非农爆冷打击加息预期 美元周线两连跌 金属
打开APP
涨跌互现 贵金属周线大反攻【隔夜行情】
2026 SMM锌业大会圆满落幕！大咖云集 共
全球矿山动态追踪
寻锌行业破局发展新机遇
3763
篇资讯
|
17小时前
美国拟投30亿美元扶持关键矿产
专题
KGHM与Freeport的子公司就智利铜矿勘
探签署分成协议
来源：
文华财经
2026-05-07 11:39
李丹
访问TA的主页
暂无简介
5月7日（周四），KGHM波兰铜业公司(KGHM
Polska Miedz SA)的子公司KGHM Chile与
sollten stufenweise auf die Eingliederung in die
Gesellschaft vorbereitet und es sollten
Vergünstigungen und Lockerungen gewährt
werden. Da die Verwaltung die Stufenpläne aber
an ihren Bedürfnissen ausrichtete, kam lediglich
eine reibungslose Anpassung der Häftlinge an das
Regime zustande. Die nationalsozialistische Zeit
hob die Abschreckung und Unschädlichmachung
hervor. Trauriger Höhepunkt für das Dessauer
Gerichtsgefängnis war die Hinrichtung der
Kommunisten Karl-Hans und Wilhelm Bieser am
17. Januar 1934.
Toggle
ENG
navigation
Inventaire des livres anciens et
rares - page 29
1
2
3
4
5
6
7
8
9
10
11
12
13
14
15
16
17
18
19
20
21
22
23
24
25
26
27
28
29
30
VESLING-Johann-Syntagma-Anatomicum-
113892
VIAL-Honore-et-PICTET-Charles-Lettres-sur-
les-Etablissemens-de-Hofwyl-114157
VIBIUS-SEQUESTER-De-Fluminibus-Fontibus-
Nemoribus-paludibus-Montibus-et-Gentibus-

Work to be completed |
Scan the preceding listing for the string "sollten" and copy every line where it occurs.

Your solution |
sollten stufenweise auf die Eingliederung in die
Gesellschaft vorbereitet und es sollten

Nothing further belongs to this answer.